En la etapa de la globalización observamos que se consolidó la idea de la existencia de una suerte de interconexión y paridad competitiva entre todos los Estados del orbe. Desde la visión neoliberal hegemónica, los imperativos del mercado mundial dominado por la revolución tecnológica y las finanzas, que liberó al capital de las restricciones tempo-espaciales, aparecieron como una fuerza natural irreversible e irrefrenable (Cernotto, 1998). La lectura política dominante fue que la única opción para los Estados nacionales era someterse a este movimiento de integración, abriendo y adaptando sus estructuras internas a los parámetros de la modernidad global. De modo que las evidentes –y persistentes– diferencias entre territorios nacionales se atribuyeron a la incapacidad de algunos –y habilidad de otros– para adoptar las medidas necesarias para atraer capital y arraigarlo en inversiones dentro de sus fronteras. Como señalamos, para los países periféricos endeudados, el disciplinamiento a los estándares internacionales de acumulación de capital vino de la mano de las imposiciones de organismos supranacionales como el FMI y el Banco Mundial, que revistaron como una suerte de gendarmes de una lógica unívoca e imparable del capital.

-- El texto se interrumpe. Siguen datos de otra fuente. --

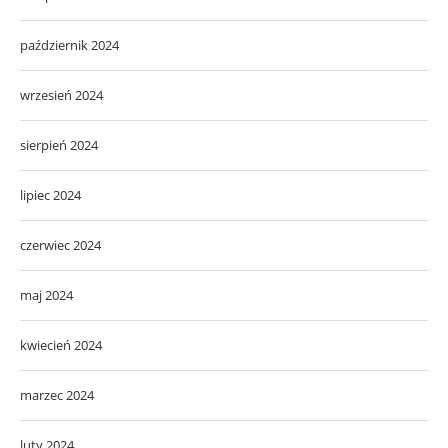
październik 2024
wrzesień 2024
sierpień 2024
lipiec 2024
czerwiec 2024
maj 2024
kwiecień 2024
marzec 2024
luty 2024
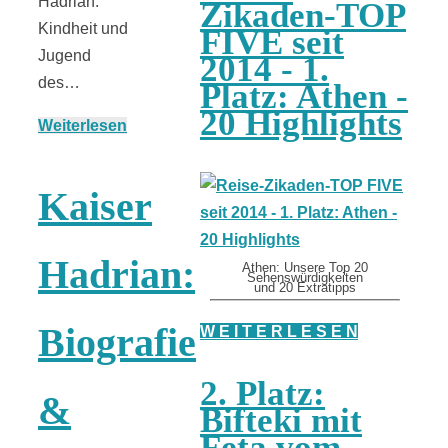
Hadrian:
Zikaden-TOP
Kindheit und
FIVE seit
Jugend
2014 - 1.
des…
Platz: Athen -
20 Highlights
Weiterlesen
Kaiser
Hadrian:
Athen: Unsere Top 20
Sehenswürdigkeiten
und 20 Extratipps
Biografie
W E I T E R L E S E N
2. Platz:
&
Bifteki mit
Feta vom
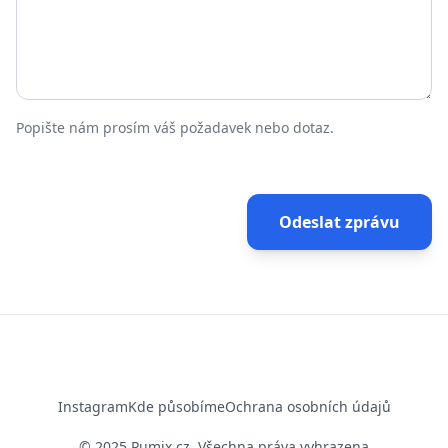
Popište nám prosím váš požadavek nebo dotaz.
Odeslat zprávu
Instagram
Kde působíme
Ochrana osobních údajů
© 2025 Pumix.cz, Všechna práva vyhrazena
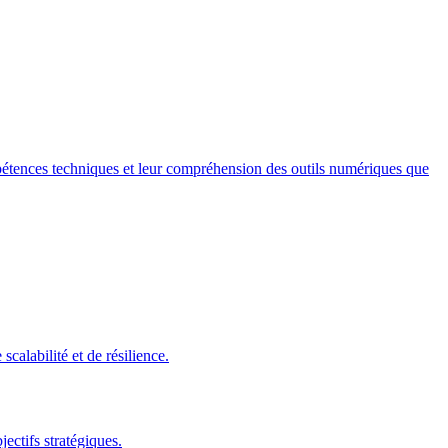
mpétences techniques et leur compréhension des outils numériques que
alabilité et de résilience.
ectifs stratégiques.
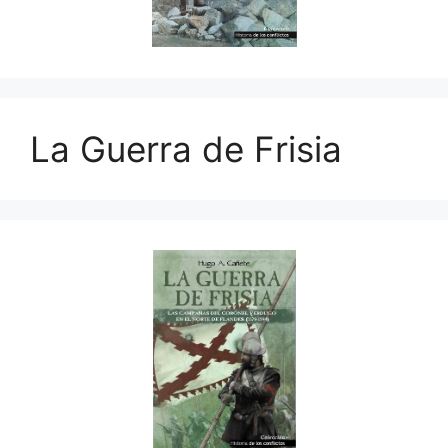
La Guerra de Frisia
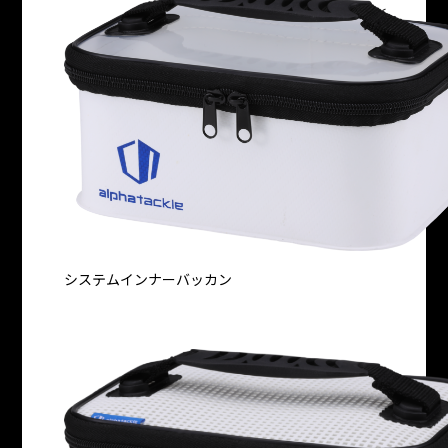
システムインナーバッカン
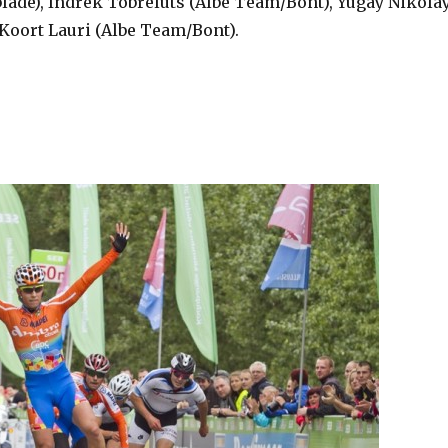
ade), Indrek Tobreluts (Albe Team/Bont), Yugay Nikola
Koort Lauri (Albe Team/Bont).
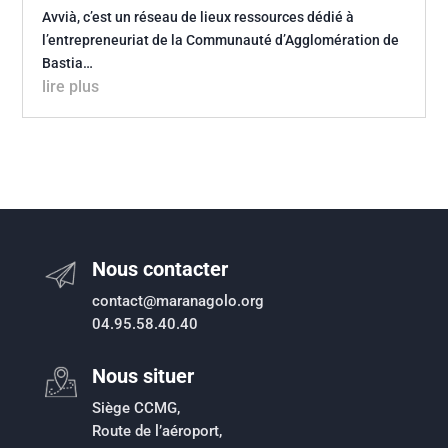
Avvià, c’est un réseau de lieux ressources dédié à
l’entrepreneuriat de la Communauté d’Agglomération de
Bastia…
lire plus
Nous contacter
contact@maranagolo.org
04.95.58.40.40
Nous situer
Siège CCMG,
Route de l’aéroport,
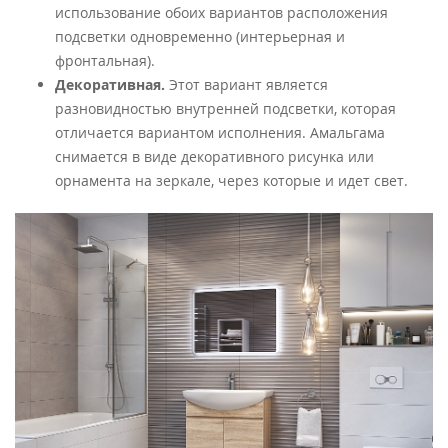
использование обоих вариантов расположения
подсветки одновременно (интерьерная и
фронтальная).
Декоративная.
Этот вариант является
разновидностью внутренней подсветки, которая
отличается вариантом исполнения. Амальгама
снимается в виде декоративного рисунка или
орнамента на зеркале, через которые и идет свет.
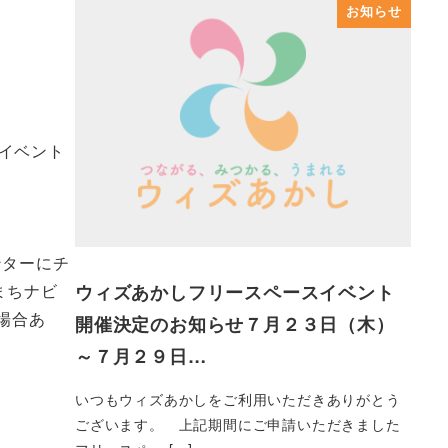
お知らせ
イベント
ンターにチ
ウィズあかしフリースペースイベント
まちナビ
場合あ
開催決定のお知らせ７月２３日（木）
～７月２９日…
いつもウィズあかしをご利用いただきありがとう
ございます。 上記期間にご申請いただきました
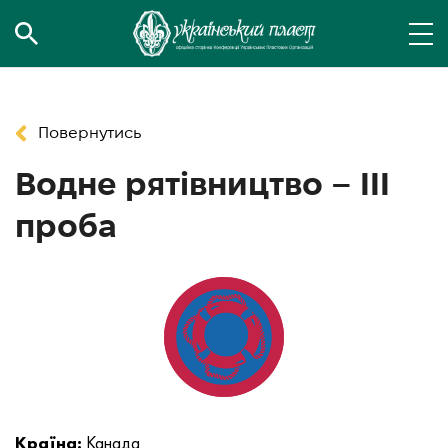
Повернутись
Водне рятівництво – ІІІ
проба
Країна:
Канада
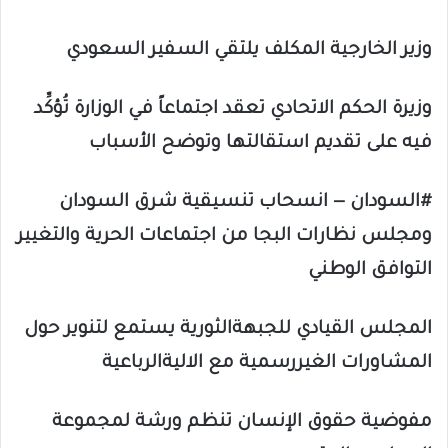
وزير الخارجية المكلف يلتقي السفير السعودي
وزيرة الحكم الاتحادي تعقد اجتماعاً في الوزارة تُؤكِّد
فيه على تقديم استقالتها وتوضح الأسباب
#السودان — انسحاب تنسيقية شرق السودان
ومجلس نظارات البجا من اجتماعات الحرية والتغيير
التوافق الوطني
المجلس القيادي للجبهةالثورية يستمع لتنوير حول
المشاورات الغيررسمية مع الاليةالرباعية
مفوضية حقوق الإنسان تنظم ورشة لمجموعة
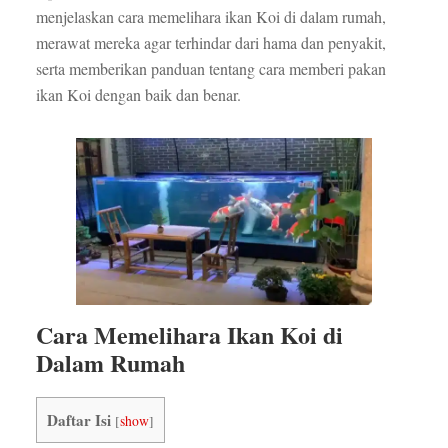
menjelaskan cara memelihara ikan Koi di dalam rumah,
merawat mereka agar terhindar dari hama dan penyakit,
serta memberikan panduan tentang cara memberi pakan
ikan Koi dengan baik dan benar.
Cara Memelihara Ikan Koi di
Dalam Rumah
Daftar Isi
[
show
]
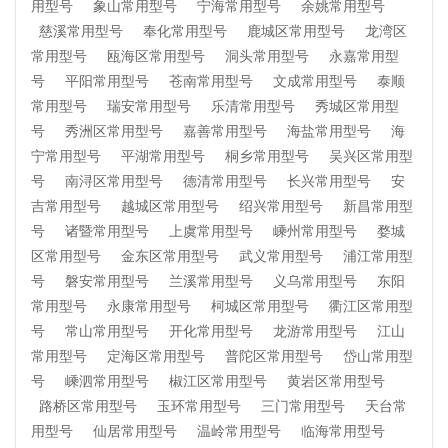
用型号
象山常用型号
宁海常用型号
余姚常用型号
慈溪常用型号
奉化常用型号
鹿城区常用型号
龙湾区
常用型号
瓯海区常用型号
洞头常用型号
永嘉常用型
号
平阳常用型号
苍南常用型号
文成常用型号
泰顺
常用型号
瑞安常用型号
乐清常用型号
秀城区常用型
号
秀洲区常用型号
嘉善常用型号
海盐常用型号
海
宁常用型号
平湖常用型号
桐乡常用型号
吴兴区常用型
号
南浔区常用型号
德清常用型号
长兴常用型号
安
吉常用型号
越城区常用型号
绍兴常用型号
新昌常用型
号
诸暨常用型号
上虞常用型号
嵊州常用型号
婺城
区常用型号
金东区常用型号
武义常用型号
浦江常用型
号
磐安常用型号
兰溪常用型号
义乌常用型号
东阳
常用型号
永康常用型号
柯城区常用型号
衢江区常用型
号
常山常用型号
开化常用型号
龙游常用型号
江山
常用型号
定海区常用型号
普陀区常用型号
岱山常用型
号
嵊泗常用型号
椒江区常用型号
黄岩区常用型号
路桥区常用型号
玉环常用型号
三门常用型号
天台常
用型号
仙居常用型号
温岭常用型号
临海常用型号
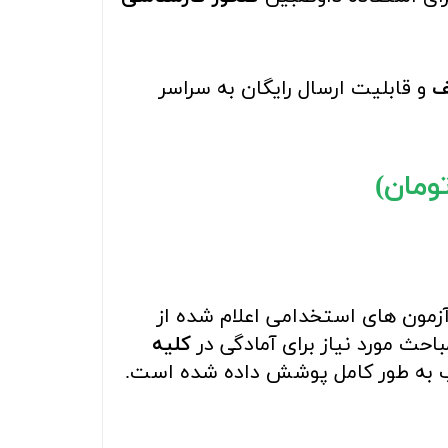
ف
و قابلیت ارسال رایگان به سراسر
مون های استخدامی اعلام شده از
حث مورد نیاز برای آمادگی در
کلیه
اب به طور کامل پوشش داده شده است.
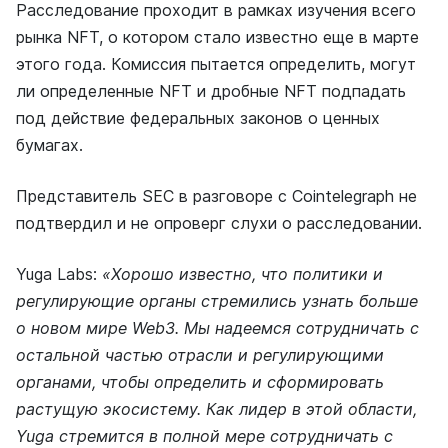
Расследование проходит в рамках изучения всего
рынка NFT, о котором стало известно еще в марте
этого года. Комиссия пытается определить, могут
ли определенные NFT и дробные NFT подпадать
под действие федеральных законов о ценных
бумагах.
Представитель SEC в разговоре с Cointelegraph не
подтвердил и не опроверг слухи о расследовании.
Yuga Labs:
«Хорошо известно, что политики и
регулирующие органы стремились узнать больше
о новом мире Web3. Мы надеемся сотрудничать с
остальной частью отрасли и регулирующими
органами, чтобы определить и сформировать
растущую экосистему. Как лидер в этой области,
Yuga стремится в полной мере сотрудничать с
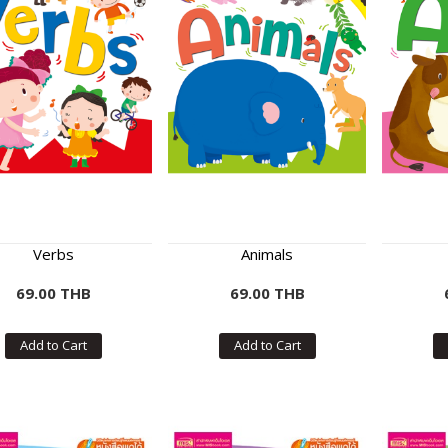
Verbs
Animals
69.00 THB
69.00 THB
Add to Cart
Add to Cart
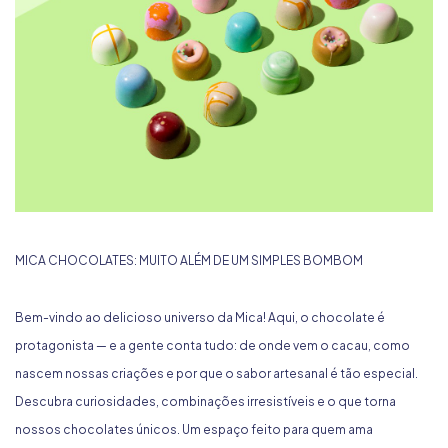
MICA CHOCOLATES: MUITO ALÉM DE UM SIMPLES BOMBOM
Bem-vindo ao delicioso universo da Mica! Aqui, o chocolate é
protagonista — e a gente conta tudo: de onde vem o cacau, como
nascem nossas criações e por que o sabor artesanal é tão especial.
Descubra curiosidades, combinações irresistíveis e o que torna
nossos chocolates únicos. Um espaço feito para quem ama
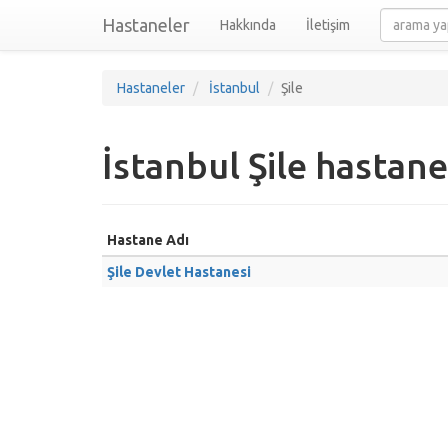
Hastaneler
Hakkında
İletişim
Hastaneler
İstanbul
Şile
İstanbul Şile hastane
Hastane Adı
Şile Devlet Hastanesi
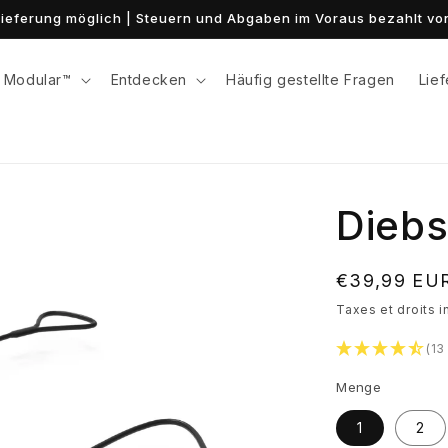
 Lieferung möglich | Steuern und Abgaben im Voraus bezahlt 
Modular™
Entdecken
Häufig gestellte Fragen
Lie
Diebs
Normaler
€39,99 EU
Preis
Taxes et droits i
(13
Menge
1
2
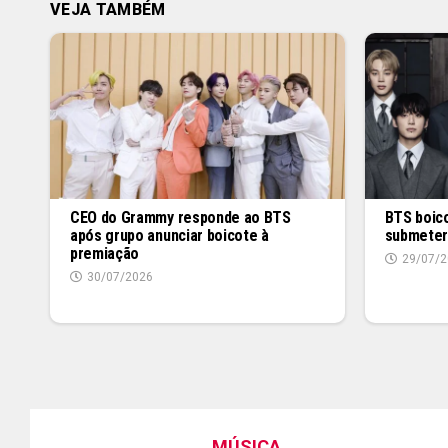
VEJA TAMBÉM
CEO do Grammy responde ao BTS
BTS boic
após grupo anunciar boicote à
submeter
premiação
29/07/2
30/07/2026
MÚSICA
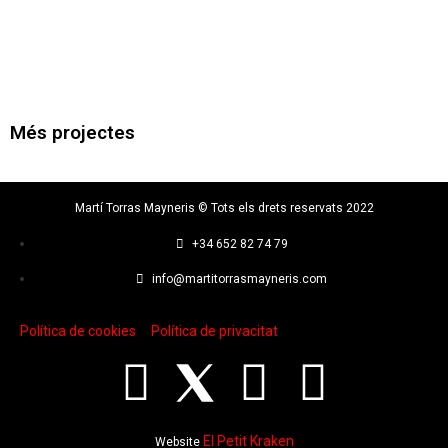
Més projectes
Martí Torras Mayneris © Tots els drets reservats 2022
+34 652 82 74 79
info@martitorrasmayneris.com
Política de cookies
Política de privacitat
El Petit Kraken
Website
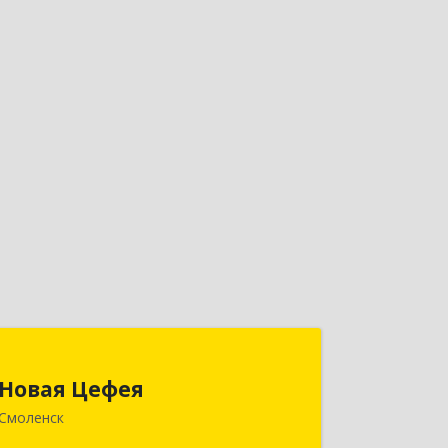
Новая Цефея
Новая Цефея
214018, Смоленская обл, Смоленск г,
Смоленск
Раевского ул, дом № 10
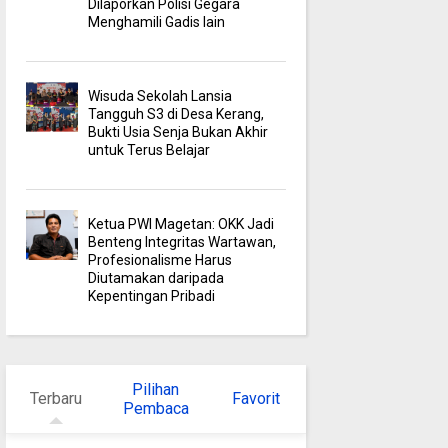
Dilaporkan Polisi Gegara
Menghamili Gadis lain
Wisuda Sekolah Lansia
Tangguh S3 di Desa Kerang,
Bukti Usia Senja Bukan Akhir
untuk Terus Belajar
Ketua PWI Magetan: OKK Jadi
Benteng Integritas Wartawan,
Profesionalisme Harus
Diutamakan daripada
Kepentingan Pribadi
Pilihan
Terbaru
Favorit
Pembaca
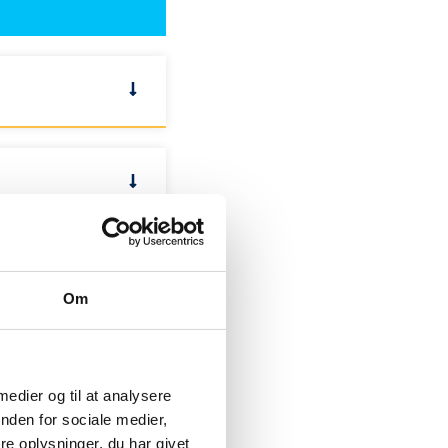
Om
 medier og til at analysere
nden for sociale medier,
e oplysninger, du har givet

La hegemonía de esta visión, en sus versiones neoliberales entusiastas de los beneficios de la competencia libre, trajo como una de sus consecuencias significativas el desarme teórico y político para hacer frente a la irrupción de una estrategia disciplinadora brutal del capital global, muy especialmente en América Latina. No puede dejar de señalarse que a esta visión desdeñosa del papel estatal también aportaron las perspectivas que, aun con un propósito muy diferente, enfatizaron en la pérdida de poder relativo de los Estados nacionales vis-à-vis del agigantado poder del “imperio”, como fuerza omnicomprensiva, desterritorializada e inescapable.

Quedó diluido así el hecho de que el Estado-nación es un espacio de reproducción del capital global, de las contradicciones, los enfrentamientos, las luchas, los antagonismos, pero también lo es de la mediación, la negociación, los compromisos, los acuerdos, lo que hace a su morfología y a sus prácticas, y lo que define su historia como entramado cultural peculiar y específico.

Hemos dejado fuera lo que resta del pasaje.